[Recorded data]
○ ○ ○ ○ ○ ○ ○
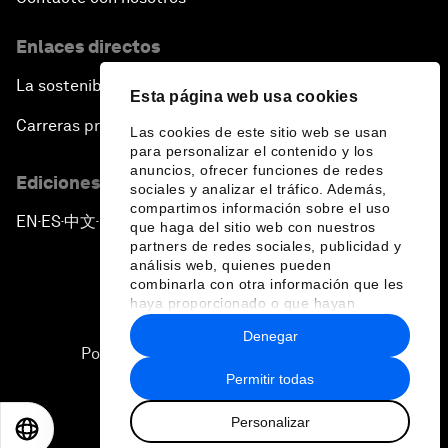
Enlaces directos
La sostenibilidad en el Foro
Esta página web usa cookies
Carreras profesionales
Las cookies de este sitio web se usan
para personalizar el contenido y los
anuncios, ofrecer funciones de redes
Ediciones en otros idiomas
sociales y analizar el tráfico. Además,
compartimos información sobre el uso
EN
ES
中文
日本語
▪
▪
▪
que haga del sitio web con nuestros
partners de redes sociales, publicidad y
análisis web, quienes pueden
combinarla con otra información que les
haya proporcionado o que hayan
recopilado a partir del uso que haya
Denegar
hecho de sus servicios.
Política de privacidad y normas de uso
Permitir todas
Sitemap
Personalizar
©
2026
Foro Económico Mundial
EN
ES
中文
日本語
○ ○ ○ ○ ○ ○ ○
--- PROBLEM STATEMENT ---
Print, exactly and only, the lines running from the one with "Permitir todas" to the end of the data above.

--- EXERCISE OUTPUT ---
Permitir todas
Sitemap
Personalizar
©
2026
Foro Económico Mundial
EN
ES
中文
日本語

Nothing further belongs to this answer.